CLEAR AND PRESENT DERANGED YANK PRESIDENT!
U.S. Resident George W Bogus attacked Iraq because he and his oily mates KNEW GOSH-DURN WELL that defunct Iraqi dicktator Saddass Hasbeen had a shitload of WMD that was a CLEAR AND PRESENT DANGER to the world (and far more importantly, the U.S.A.). It was crunch-time. It was do or die. It was them or them! If only!
U.N. weapons inspection team head Hans Blitz asked for more time to dig up the dirt on the old Bathist bastard but the petulant Resident had run out of patience.

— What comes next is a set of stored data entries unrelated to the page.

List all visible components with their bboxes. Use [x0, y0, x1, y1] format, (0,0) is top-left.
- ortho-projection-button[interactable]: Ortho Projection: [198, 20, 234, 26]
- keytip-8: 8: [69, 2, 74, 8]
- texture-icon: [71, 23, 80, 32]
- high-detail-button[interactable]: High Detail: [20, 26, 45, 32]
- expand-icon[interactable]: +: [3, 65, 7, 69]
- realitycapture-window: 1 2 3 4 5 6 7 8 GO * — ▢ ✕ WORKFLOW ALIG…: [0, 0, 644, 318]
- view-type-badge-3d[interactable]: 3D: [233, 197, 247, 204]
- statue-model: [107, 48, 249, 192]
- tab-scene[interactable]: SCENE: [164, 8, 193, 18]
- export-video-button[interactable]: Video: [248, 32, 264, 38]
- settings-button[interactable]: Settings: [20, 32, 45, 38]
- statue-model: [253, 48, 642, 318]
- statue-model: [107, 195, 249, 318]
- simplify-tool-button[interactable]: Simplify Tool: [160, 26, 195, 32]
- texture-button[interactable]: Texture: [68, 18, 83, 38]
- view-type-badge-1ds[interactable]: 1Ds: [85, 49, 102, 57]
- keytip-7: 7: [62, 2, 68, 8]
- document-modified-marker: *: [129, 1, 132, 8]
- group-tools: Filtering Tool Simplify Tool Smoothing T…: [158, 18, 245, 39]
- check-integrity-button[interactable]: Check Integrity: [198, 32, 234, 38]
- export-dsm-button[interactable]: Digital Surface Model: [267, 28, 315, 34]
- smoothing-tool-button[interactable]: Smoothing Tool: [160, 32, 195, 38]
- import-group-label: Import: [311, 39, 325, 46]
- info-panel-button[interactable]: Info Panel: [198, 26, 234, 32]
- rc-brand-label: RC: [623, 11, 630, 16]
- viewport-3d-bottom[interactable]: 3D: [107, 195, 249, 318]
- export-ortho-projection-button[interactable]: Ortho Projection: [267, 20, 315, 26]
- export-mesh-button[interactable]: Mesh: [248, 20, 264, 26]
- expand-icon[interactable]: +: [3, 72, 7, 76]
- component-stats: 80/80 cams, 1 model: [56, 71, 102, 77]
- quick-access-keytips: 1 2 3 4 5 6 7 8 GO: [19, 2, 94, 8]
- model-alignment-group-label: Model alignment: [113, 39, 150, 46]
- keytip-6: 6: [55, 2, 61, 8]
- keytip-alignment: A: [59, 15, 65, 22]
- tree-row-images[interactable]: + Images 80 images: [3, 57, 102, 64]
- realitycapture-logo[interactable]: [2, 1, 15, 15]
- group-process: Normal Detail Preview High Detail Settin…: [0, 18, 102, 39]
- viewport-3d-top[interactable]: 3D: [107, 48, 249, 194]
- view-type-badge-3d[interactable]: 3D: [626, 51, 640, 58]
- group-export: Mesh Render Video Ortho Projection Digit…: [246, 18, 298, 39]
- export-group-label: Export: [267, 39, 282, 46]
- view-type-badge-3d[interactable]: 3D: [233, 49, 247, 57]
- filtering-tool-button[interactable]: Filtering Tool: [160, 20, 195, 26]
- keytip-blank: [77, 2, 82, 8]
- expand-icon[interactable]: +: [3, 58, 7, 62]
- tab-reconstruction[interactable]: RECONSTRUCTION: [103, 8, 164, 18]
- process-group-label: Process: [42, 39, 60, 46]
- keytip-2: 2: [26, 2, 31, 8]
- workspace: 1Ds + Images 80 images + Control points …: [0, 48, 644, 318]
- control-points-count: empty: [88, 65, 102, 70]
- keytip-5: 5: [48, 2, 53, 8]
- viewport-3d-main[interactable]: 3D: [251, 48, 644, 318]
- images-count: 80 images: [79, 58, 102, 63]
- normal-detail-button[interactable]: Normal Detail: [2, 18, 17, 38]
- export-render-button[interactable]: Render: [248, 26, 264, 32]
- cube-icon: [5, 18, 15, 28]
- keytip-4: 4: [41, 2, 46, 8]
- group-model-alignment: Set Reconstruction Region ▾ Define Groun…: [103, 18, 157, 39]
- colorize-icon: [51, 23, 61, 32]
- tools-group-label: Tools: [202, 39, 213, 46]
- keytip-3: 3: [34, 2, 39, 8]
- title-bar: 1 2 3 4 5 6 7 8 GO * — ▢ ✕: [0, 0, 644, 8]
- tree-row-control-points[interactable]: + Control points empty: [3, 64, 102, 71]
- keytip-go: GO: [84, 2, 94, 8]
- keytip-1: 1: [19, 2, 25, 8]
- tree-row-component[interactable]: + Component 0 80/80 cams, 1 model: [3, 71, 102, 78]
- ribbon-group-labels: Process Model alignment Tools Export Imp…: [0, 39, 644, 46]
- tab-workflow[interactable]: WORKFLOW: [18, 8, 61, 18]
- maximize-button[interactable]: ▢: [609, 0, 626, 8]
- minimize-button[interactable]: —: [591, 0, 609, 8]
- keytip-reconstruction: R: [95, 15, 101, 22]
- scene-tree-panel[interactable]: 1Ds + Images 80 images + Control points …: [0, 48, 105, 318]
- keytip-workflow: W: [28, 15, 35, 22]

Rip open another bag of them pretzels, boys and BOOM,BAGHDAD– and about 7000 civilians caught in the mad-dog Yank shitstorm!

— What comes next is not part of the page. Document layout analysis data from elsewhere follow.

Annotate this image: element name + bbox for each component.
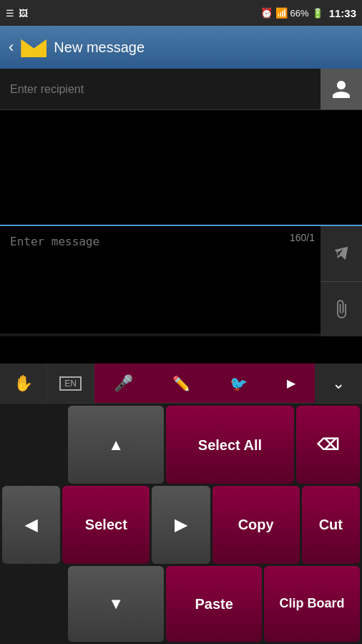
attach-button[interactable] (321, 282, 362, 337)
arrow-right-button[interactable] (152, 486, 210, 564)
status-left: ☰ 🖼 (6, 8, 28, 19)
paperclip-icon (331, 299, 351, 319)
cut-button[interactable]: Cut (302, 486, 360, 564)
language-button[interactable]: EN (47, 364, 94, 403)
battery-label: 66% (290, 8, 309, 19)
play-icon[interactable]: ▶ (287, 376, 295, 390)
hand-mode-button[interactable]: ✋ (0, 364, 47, 403)
message-input-area: 160/1 (0, 225, 362, 336)
message-textarea-wrap: 160/1 (0, 226, 321, 336)
header: ‹ New message (0, 26, 362, 69)
keyboard-row-3: Paste Clip Board (0, 564, 362, 644)
select-all-button[interactable]: Select All (166, 406, 294, 484)
battery-icon: 🔋 (312, 8, 323, 19)
back-button[interactable]: ‹ (9, 38, 14, 57)
message-input[interactable] (0, 226, 321, 333)
copy-button[interactable]: Copy (212, 486, 300, 564)
message-body (0, 110, 362, 225)
status-right: ⏰ 📶 66% 🔋 11:33 (260, 7, 356, 19)
twitter-button[interactable]: 🐦 (230, 375, 248, 392)
keyboard-row-1: Select All (0, 404, 362, 484)
hand-icon: ✋ (14, 374, 33, 393)
email-icon (21, 37, 47, 57)
en-box: EN (59, 376, 82, 391)
signal-icon: 📶 (275, 7, 288, 19)
contact-icon (331, 79, 352, 100)
arrow-down-button[interactable] (68, 566, 164, 642)
language-label: EN (59, 376, 82, 391)
time-label: 11:33 (329, 7, 356, 19)
send-button[interactable] (321, 226, 362, 282)
status-bar: ☰ 🖼 ⏰ 📶 66% 🔋 11:33 (0, 0, 362, 26)
keyboard-top-row: ✋ EN 🎤 ✏️ 🐦 ▶ ⌄ (0, 364, 362, 404)
edit-button[interactable]: ✏️ (172, 375, 190, 392)
backspace-button[interactable] (296, 406, 360, 484)
mic-button[interactable]: 🎤 (114, 374, 133, 393)
contact-picker-button[interactable] (321, 69, 362, 109)
alarm-icon: ⏰ (260, 7, 273, 19)
select-button[interactable]: Select (62, 486, 150, 564)
keyboard-container: ✋ EN 🎤 ✏️ 🐦 ▶ ⌄ Select All Select (0, 364, 362, 644)
chevron-down-icon: ⌄ (332, 374, 345, 393)
arrow-left-button[interactable] (2, 486, 60, 564)
notification-icon: ☰ (6, 8, 14, 19)
clipboard-button[interactable]: Clip Board (264, 566, 360, 642)
recipient-input[interactable] (0, 69, 321, 109)
arrow-up-button[interactable] (68, 406, 164, 484)
keyboard-hide-button[interactable]: ⌄ (315, 364, 362, 403)
keyboard-tool-buttons: 🎤 ✏️ 🐦 ▶ (94, 364, 315, 403)
keyboard-row-2: Select Copy Cut (0, 484, 362, 564)
paste-button[interactable]: Paste (166, 566, 262, 642)
send-icon (331, 243, 351, 263)
page-title: New message (54, 39, 353, 56)
char-count: 160/1 (290, 232, 315, 243)
message-actions (321, 226, 362, 336)
recipient-bar (0, 69, 362, 110)
image-icon: 🖼 (19, 8, 28, 19)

But oops, no WMD! just a ruined society, smashed infrustructure, and a lot of extremely (ist?) pissed-off Shiites and Kurds! And lots of loverley Iraqi oil now going cheap to U.S. approved markets only! (Psst, effendi, you like buy 44 gallon drum for to store your feelthy drinking water? only used one before, to store low-grade unranium by-product!)
Hey, ok, it's getting late I know, but I also know that the weary, leeery, Johnny-Howard-butt-fucked punters of Xenox News enjoy a grim chuckle, so let's hear it again, just one more time, from the U.S. version of the hilarious, punch-drunk (also defunct) Iraqi Minister for Information: yes, your fiend and mine, the thoroughly disreputable Donnie Darko Rumpty Tumpty!

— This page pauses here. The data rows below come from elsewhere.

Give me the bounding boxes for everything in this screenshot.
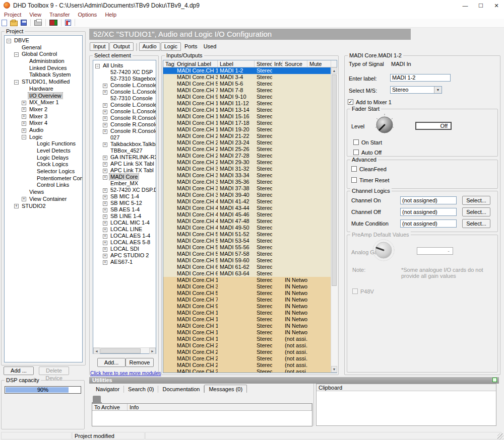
table-row[interactable]: MADI Core.CH 13/14StereoIN Netwo… xyxy=(163,316,331,323)
table-row[interactable]: MADI Core.CH 23/24MADI 23-24Stereo xyxy=(163,139,331,146)
tree-item-mixer-2[interactable]: +Mixer 2 xyxy=(5,106,82,113)
tree-item-dbve[interactable]: −DBVE xyxy=(5,37,82,44)
column-header-mute[interactable]: Mute xyxy=(307,60,331,67)
expand-icon[interactable]: + xyxy=(103,214,107,219)
expand-icon[interactable]: + xyxy=(103,129,107,134)
table-row[interactable]: MADI Core.CH 29/30MADI 29-30Stereo xyxy=(163,159,331,166)
tree-item-apc-link-tx-tabl[interactable]: +APC Link TX Tabl xyxy=(93,167,156,174)
expand-icon[interactable]: + xyxy=(22,101,26,105)
expand-icon[interactable]: + xyxy=(103,188,107,193)
tree-item-52-7310-console[interactable]: 52-7310 Console xyxy=(93,95,156,102)
tree-item-administration[interactable]: Administration xyxy=(5,58,82,65)
tree-item-52-7420-xc-dsp[interactable]: 52-7420 XC DSP xyxy=(93,69,156,76)
tab-input[interactable]: Input xyxy=(90,42,109,51)
resize-grip[interactable] xyxy=(497,433,503,439)
tree-item-logic-delays[interactable]: Logic Delays xyxy=(5,155,82,162)
on-start-checkbox[interactable] xyxy=(353,139,359,145)
table-row[interactable]: MADI Core.CH 27/28MADI 27-28Stereo xyxy=(163,153,331,159)
expand-icon[interactable]: + xyxy=(103,156,107,160)
expand-icon[interactable]: + xyxy=(103,254,107,258)
auto-off-checkbox[interactable] xyxy=(353,150,359,155)
expand-icon[interactable]: + xyxy=(103,195,107,199)
table-row[interactable]: MADI Core.CH 9/10MADI 9-10Stereo xyxy=(163,94,331,100)
table-row[interactable]: MADI Core.CH 57/58MADI 57-58Stereo xyxy=(163,251,331,257)
column-header-tag[interactable]: Tag xyxy=(163,60,175,67)
table-row[interactable]: MADI Core.CH 21/22Stereo(not assi… xyxy=(163,342,331,349)
tree-item-mixer-4[interactable]: +Mixer 4 xyxy=(5,120,82,127)
tree-item-local-line[interactable]: +LOCAL LINE xyxy=(93,226,156,233)
tree-item-sb-mic-1-4[interactable]: +SB MIC 1-4 xyxy=(93,193,156,200)
tree-item-selector-logics[interactable]: Selector Logics xyxy=(5,168,82,175)
tree-item-sb-line-1-4[interactable]: +SB LINE 1-4 xyxy=(93,213,156,219)
table-row[interactable]: MADI Core.CH 9/10StereoIN Netwo… xyxy=(163,303,331,310)
tree-item-aes67-1[interactable]: +AES67-1 xyxy=(93,259,156,265)
menu-item-project[interactable]: Project xyxy=(0,11,25,18)
collapse-icon[interactable]: − xyxy=(14,80,19,85)
table-row[interactable]: MADI Core.CH 5/6MADI 5-6Stereo xyxy=(163,81,331,87)
expand-icon[interactable]: + xyxy=(103,169,107,173)
tree-item-linked-devices[interactable]: Linked Devices xyxy=(5,65,82,72)
tree-item-52-7310-stagebox[interactable]: 52-7310 Stagebox xyxy=(93,76,156,82)
tree-item-ember-mx[interactable]: Ember_MX xyxy=(93,180,156,187)
table-row[interactable]: MADI Core.CH 1/2MADI 1-2Stereo xyxy=(163,67,331,74)
table-row[interactable]: MADI Core.CH 11/12StereoIN Netwo… xyxy=(163,310,331,316)
expand-icon[interactable]: + xyxy=(103,162,107,167)
table-row[interactable]: MADI Core.CH 45/46MADI 45-46Stereo xyxy=(163,211,331,218)
tree-item-mx-mixer-1[interactable]: +MX_Mixer 1 xyxy=(5,99,82,106)
collapse-icon[interactable]: − xyxy=(95,64,100,68)
tree-item-studio1-modified[interactable]: −STUDIO1, Modified xyxy=(5,79,82,86)
collapse-icon[interactable]: − xyxy=(7,39,11,43)
tree-item-local-mic-1-4[interactable]: +LOCAL MIC 1-4 xyxy=(93,219,156,226)
table-row[interactable]: MADI Core.CH 29/30Stereo(not assi… xyxy=(163,369,331,373)
table-row[interactable]: MADI Core.CH 23/24Stereo(not assi… xyxy=(163,349,331,355)
io-table-vscrollbar[interactable]: ▲ ▼ xyxy=(331,67,337,373)
tree-item-console-r-console-r-c1[interactable]: +Console R.Console R C1 xyxy=(93,115,156,121)
channel-on-select-button[interactable]: Select... xyxy=(462,196,490,205)
transfer-icon[interactable] xyxy=(49,20,57,26)
expand-icon[interactable]: + xyxy=(103,208,107,212)
table-row[interactable]: MADI Core.CH 53/54MADI 53-54Stereo xyxy=(163,238,331,244)
tab-output[interactable]: Output xyxy=(109,42,133,51)
archive-column-to-archive[interactable]: To Archive xyxy=(92,404,128,410)
table-row[interactable]: MADI Core.CH 41/42MADI 41-42Stereo xyxy=(163,198,331,205)
scroll-thumb[interactable] xyxy=(100,348,141,353)
scroll-right-icon[interactable]: ► xyxy=(149,348,156,354)
close-icon[interactable]: ✕ xyxy=(489,0,504,11)
tree-item-sb-aes-1-4[interactable]: +SB AES 1-4 xyxy=(93,206,156,213)
tree-item-all-units[interactable]: −All Units xyxy=(93,62,156,69)
expand-icon[interactable]: + xyxy=(22,197,26,201)
menu-item-view[interactable]: View xyxy=(25,11,45,18)
table-row[interactable]: MADI Core.CH 7/8MADI 7-8Stereo xyxy=(163,87,331,94)
module-remove-button[interactable]: Remove xyxy=(125,358,154,367)
tree-item-logic[interactable]: −Logic xyxy=(5,134,82,141)
expand-icon[interactable]: + xyxy=(103,84,107,88)
table-row[interactable]: MADI Core.CH 17/18MADI 17-18Stereo xyxy=(163,120,331,126)
table-row[interactable]: MADI Core.CH 59/60MADI 59-60Stereo xyxy=(163,257,331,264)
utilities-tab-messages-0[interactable]: Messages (0) xyxy=(204,385,247,393)
menu-item-help[interactable]: Help xyxy=(101,11,120,18)
tree-item-logic-functions[interactable]: Logic Functions xyxy=(5,140,82,148)
expand-icon[interactable]: + xyxy=(103,103,107,108)
column-header-label[interactable]: Label xyxy=(218,60,255,67)
expand-icon[interactable]: + xyxy=(22,107,26,112)
tree-item-views[interactable]: Views xyxy=(5,189,82,196)
tree-item-talkbackbox-talkbackbox[interactable]: +Talkbackbox.TalkbackBox xyxy=(93,141,156,148)
menu-item-transfer[interactable]: Transfer xyxy=(45,11,74,18)
tree-item-general[interactable]: General xyxy=(5,44,82,51)
delete-device-button[interactable]: Delete Device xyxy=(39,366,69,375)
table-row[interactable]: MADI Core.CH 3/4MADI 3-4Stereo xyxy=(163,74,331,81)
table-row[interactable]: MADI Core.CH 19/20MADI 19-20Stereo xyxy=(163,126,331,133)
table-row[interactable]: MADI Core.CH 15/16MADI 15-16Stereo xyxy=(163,113,331,120)
expand-icon[interactable]: + xyxy=(22,114,26,119)
tree-item-local-aes-5-8[interactable]: +LOCAL AES 5-8 xyxy=(93,239,156,246)
channel-off-select-button[interactable]: Select... xyxy=(462,207,490,216)
scroll-thumb[interactable] xyxy=(332,75,337,286)
table-row[interactable]: MADI Core.CH 13/14MADI 13-14Stereo xyxy=(163,107,331,113)
tree-item-level-detects[interactable]: Level Detects xyxy=(5,148,82,155)
column-header-info[interactable]: Info xyxy=(272,60,283,67)
table-row[interactable]: MADI Core.CH 55/56MADI 55-56Stereo xyxy=(163,244,331,251)
save-icon[interactable] xyxy=(21,20,27,26)
select-tree-hscrollbar[interactable]: ◄ ► xyxy=(93,347,156,353)
new-file-icon[interactable] xyxy=(2,20,7,26)
tree-item-global-control[interactable]: −Global Control xyxy=(5,51,82,58)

"I don't believe anyone that I know in the administration ever said that Iraq had nuclear weapons."—Defense Secretary Donald Rumsfeld, at a hearing of the Senate's appropriations subcommittee on defense, May 14, 2003.
"We believe he has, in fact, reconstituted nuclear weapons."—Vice President Dick Cheney on NBC's Meet the Press, March 16, 2003
Calling Mr Orwell! White courtesy telephone, please!Yes, dear, dedicated, drunken Ed, they ARE all cunts out there!